The cessation of commercial air transportation into the Prince Rupert Regional Airport will affect economic recovery and world-wide trade, Mayor Lee Brain said, on Jan. 13.
“Our community is the third-largest port in Canada experiencing significant growth opportunities, and disruptions in any service is a disruption towards growing Canada’s global trade interests and contributing to the economic recovery of both the province and the nation,” Brain said.
“We understand the difficult decisions airlines have to make in light of reduced travel and inaccessibility to relief funding from higher levels of government,” he said. “Our view is that there is quality demand here for consistent air service and we support the Airport Authority working diligently to explore alternative avenues to provide service in the near future.”
Prince Rupert and District Chamber of Commerce (PRDCC) has already initiated conversations with representatives of YPR, regional economic development partners, and local provincial and federal government representatives in order to weigh the effects of Air Canada’s decision.
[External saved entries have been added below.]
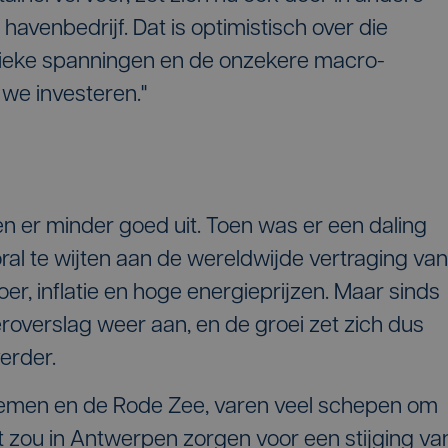
 havenbedrijf. Dat is optimistisch over die
itieke spanningen en de onzekere macro-
 we investeren."
en er minder goed uit. Toen was er een daling
ral te wijten aan de wereldwijde vertraging van
er, inflatie en hoge energieprijzen. Maar sinds
roverslag weer aan, en de groei zet zich dus
verder.
emen en de Rode Zee, varen veel schepen om
 zou in Antwerpen zorgen voor een stijging va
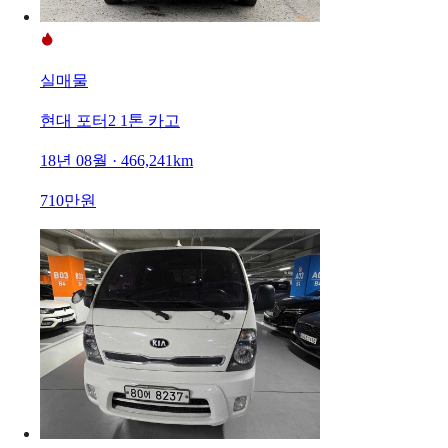
실매물
현대 포터2 1톤 카고
18년 08월 · 466,241km
710만원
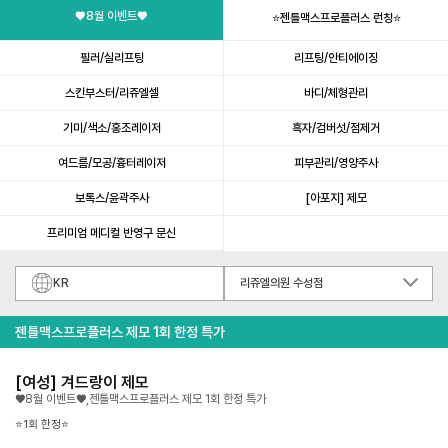
♥️8월 이벤트♥️
⭐젠틀맥스프로플러스 런칭⭐
필러/실리프팅
리프팅/안티에이징
스킨부스터/리쥬엘셀
바디/체형관리
기미/색소/홍조레이저
흑자/검버섯/점제거
여드름/모공/흉터레이저
피부관리/영양주사
보톡스/윤곽주사
[아포지] 제모
프리미엄 메디컬 반영구 문신
KR
리쥬엘의원 수성점
젠틀맥스프로플러스 제모 1회 한정 특가
[여성] 겨드랑이 제모
♥️8월 이벤트♥️,젠틀맥스프로플러스 제모 1회 한정 특가
⭐1회 한정⭐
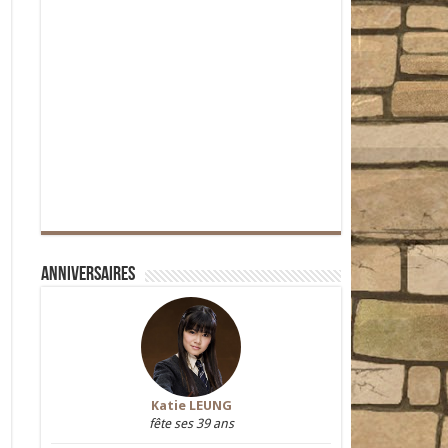
Anniversaires
Katie LEUNG
fête ses 39 ans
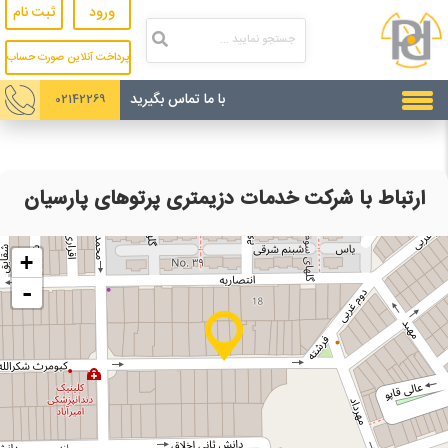
ورود
ثبت نام
پرداخت آنلاین صورت حساب
با ما تماس بگیرید
02142269
ارتباط با شرکت خدمات دزیمتری پرتوهای پارسیان
+
-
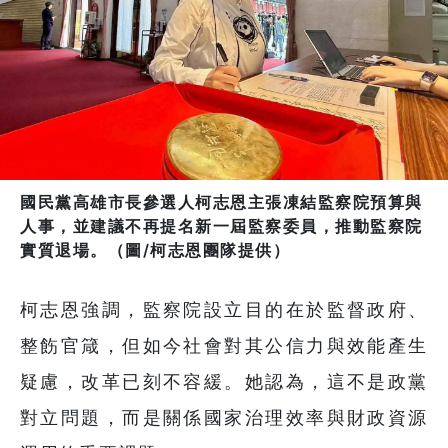
國民黨高雄市長參選人柯志恩主張凍結監察院預算與
人事，並建議不再提名新一屆監察委員，推動監察院
實質退場。（圖/柯志恩團隊提供）
柯志恩強調，監察院設立目的在於監督政府、
整飭官箴，但如今社會對其公信力與效能產生
疑慮，改革已刻不容緩。她認為，這不是政黨
對立問題，而是關係國家治理效率與財政資源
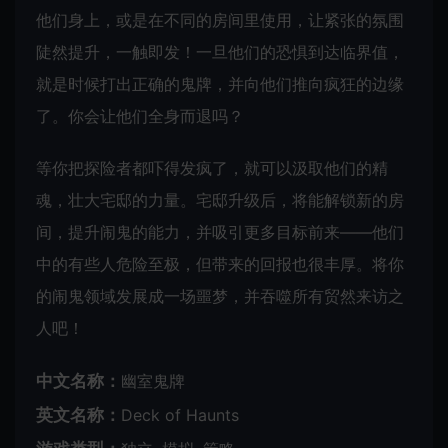
他们身上，或是在不同的房间里使用，让紧张的氛围
陡然提升，一触即发！一旦他们的恐惧到达临界值，
就是时候打出正确的鬼牌，并向他们推向疯狂的边缘
了。你会让他们全身而退吗？
等你把探险者都吓得发疯了，就可以汲取他们的精
魂，壮大宅邸的力量。宅邸升级后，将能解锁新的房
间，提升闹鬼的能力，并吸引更多目标前来——他们
中的有些人危险至极，但带来的回报也很丰厚。将你
的闹鬼领域发展成一场噩梦，并吞噬所有贸然来访之
人吧！
中文名称：
幽室鬼牌
英文名称：
Deck of Haunts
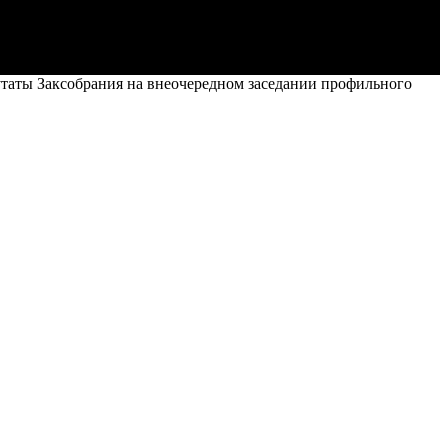
утаты Заксобрания на внеочередном заседании профильного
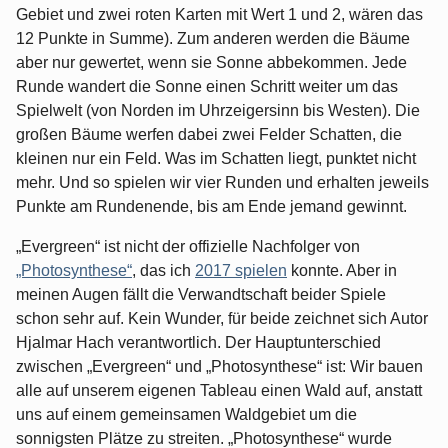
Gebiet und zwei roten Karten mit Wert 1 und 2, wären das
12 Punkte in Summe). Zum anderen werden die Bäume
aber nur gewertet, wenn sie Sonne abbekommen. Jede
Runde wandert die Sonne einen Schritt weiter um das
Spielwelt (von Norden im Uhrzeigersinn bis Westen). Die
großen Bäume werfen dabei zwei Felder Schatten, die
kleinen nur ein Feld. Was im Schatten liegt, punktet nicht
mehr. Und so spielen wir vier Runden und erhalten jeweils
Punkte am Rundenende, bis am Ende jemand gewinnt.
„Evergreen“ ist nicht der offizielle Nachfolger von
„Photosynthese“
, das ich
2017 spielen
konnte. Aber in
meinen Augen fällt die Verwandtschaft beider Spiele
schon sehr auf. Kein Wunder, für beide zeichnet sich Autor
Hjalmar Hach verantwortlich. Der Hauptunterschied
zwischen „Evergreen“ und „Photosynthese“ ist: Wir bauen
alle auf unserem eigenen Tableau einen Wald auf, anstatt
uns auf einem gemeinsamen Waldgebiet um die
sonnigsten Plätze zu streiten. „Photosynthese“ wurde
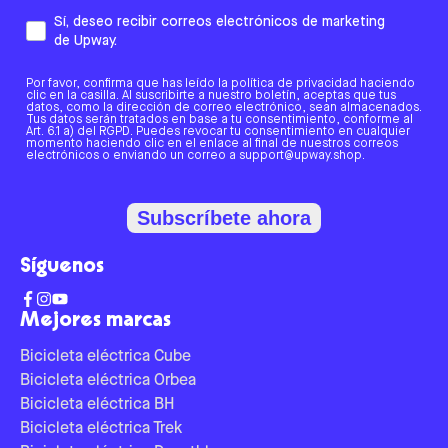
Sí, deseo recibir correos electrónicos de marketing
de Upway.
Por favor, confirma que has leído la política de privacidad haciendo
clic en la casilla. Al suscribirte a nuestro boletín, aceptas que tus
datos, como la dirección de correo electrónico, sean almacenados.
Tus datos serán tratados en base a tu consentimiento, conforme al
Art. 6.1 a) del RGPD. Puedes revocar tu consentimiento en cualquier
momento haciendo clic en el enlace al final de nuestros correos
electrónicos o enviando un correo a support@upway.shop.
Subscríbete ahora
Síguenos
Mejores marcas
Bicicleta eléctrica Cube
Bicicleta eléctrica Orbea
Bicicleta eléctrica BH
Bicicleta eléctrica Trek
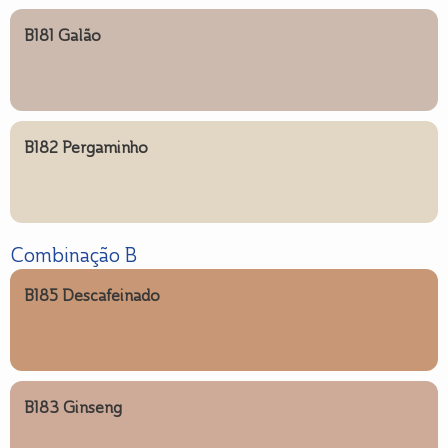
B181 Galão
B182 Pergaminho
Combinação B
B185 Descafeinado
B183 Ginseng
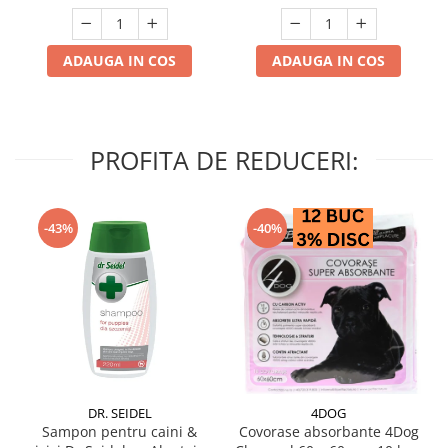
ADAUGA IN COS
ADAUGA IN COS
PROFITA DE REDUCERI:
-43%
-40%
DR. SEIDEL
4DOG
Sampon pentru caini &
Covorase absorbante 4Dog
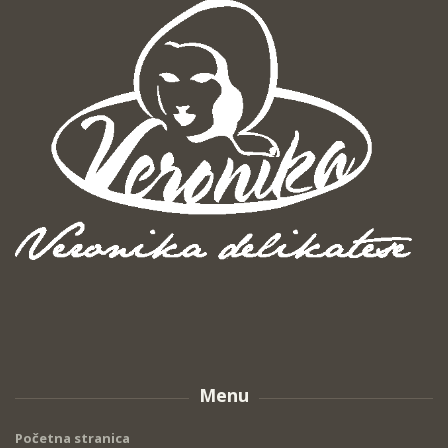
Menu
Početna stranica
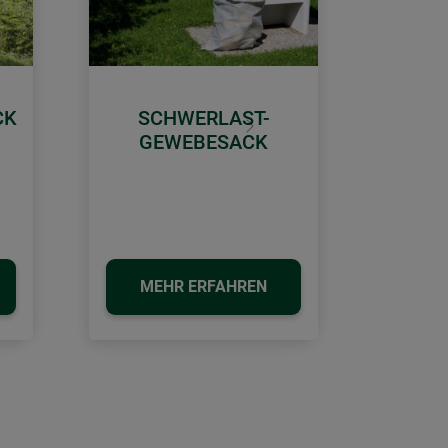
CK
SCHWERLAST-
Weiter
GEWEBESACK
MEHR ERFAHREN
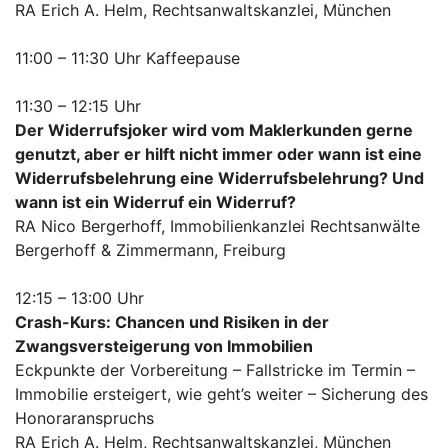
RA Erich A. Helm, Rechtsanwaltskanzlei, München
11:00 – 11:30 Uhr Kaffeepause
11:30 – 12:15 Uhr
Der Widerrufsjoker wird vom Maklerkunden gerne
genutzt, aber er hilft nicht immer oder wann ist eine
Widerrufsbelehrung eine Widerrufsbelehrung? Und
wann ist ein Widerruf ein Widerruf?
RA Nico Bergerhoff, Immobilienkanzlei Rechtsanwälte
Bergerhoff & Zimmermann, Freiburg
12:15 – 13:00 Uhr
Crash-Kurs: Chancen und Risiken in der
Zwangsversteigerung von Immobilien
Eckpunkte der Vorbereitung – Fallstricke im Termin –
Immobilie ersteigert, wie geht’s weiter – Sicherung des
Honoraranspruchs
RA Erich A. Helm, Rechtsanwaltskanzlei, München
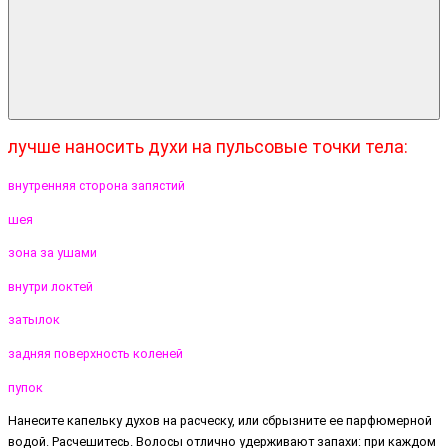
лучше наносить духи на пульсовые точки тела:
внутренняя сторона запястий
шея
зона за ушами
внутри локтей
затылок
задняя поверхность коленей
пупок
Нанесите капельку духов на расческу, или сбрызните ее парфюмерной
водой. Расчешитесь. Волосы отлично удерживают запахи: при каждом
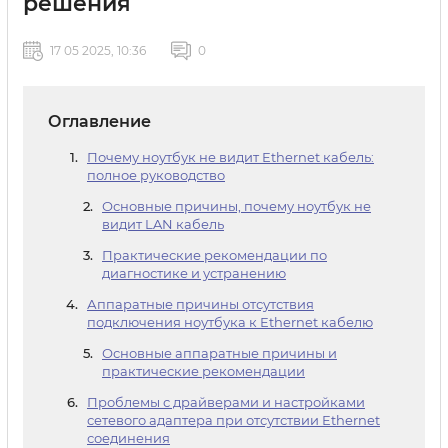
решения
17 05 2025, 10:36
0
Оглавление
Почему ноутбук не видит Ethernet кабель:
полное руководство
Основные причины, почему ноутбук не
видит LAN кабель
Практические рекомендации по
диагностике и устранению
Аппаратные причины отсутствия
подключения ноутбука к Ethernet кабелю
Основные аппаратные причины и
практические рекомендации
Проблемы с драйверами и настройками
сетевого адаптера при отсутствии Ethernet
соединения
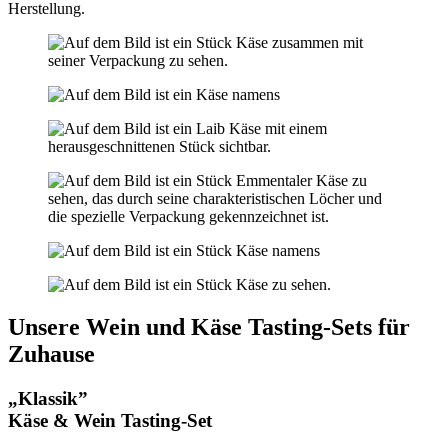
Herstellung.
Unsere Wein und Käse Tasting-Sets für
Zuhause
„Klassik”
Käse & Wein Tasting-Set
The Chamber of Commerce will launch an aggressive effort to enable the resumption of scheduled flights, it said in a press release on Jan. 13.
Michelle Boomars-MacNeill, president of the PRDCC said the challenges which Air Canada is facing are recognized and understood in the business community, however, an extended closure of the airport will not only affect those whose livelihood depends on airport-related jobs but on a wide array of organizations in the community—which has rapidly become a hub for international trade.
“Our own Chamber members are grappling with the same or greater impacts on their businesses. Yet access to and from our community, especially during the winter season, is of critical importance for our industry and business sectors.”
“We are a major port city, and with the pending investments here and in our neighbouring communities, including proposed improvements to airport-to-downtown transportation, we seek a commitment from Air Canada as to their intentions regarding a resumption of service as soon as circumstances allow,” Boomars-MacNeill said.
“We deeply regret the negative impacts this will have on the Prince Rupert Airport, and on the region’s economy, given Air Canada’s long-standing relationship with the region,” Mark Galardo Air Canada’s vice president of network and planning alliances said, in a letter to PRDCC.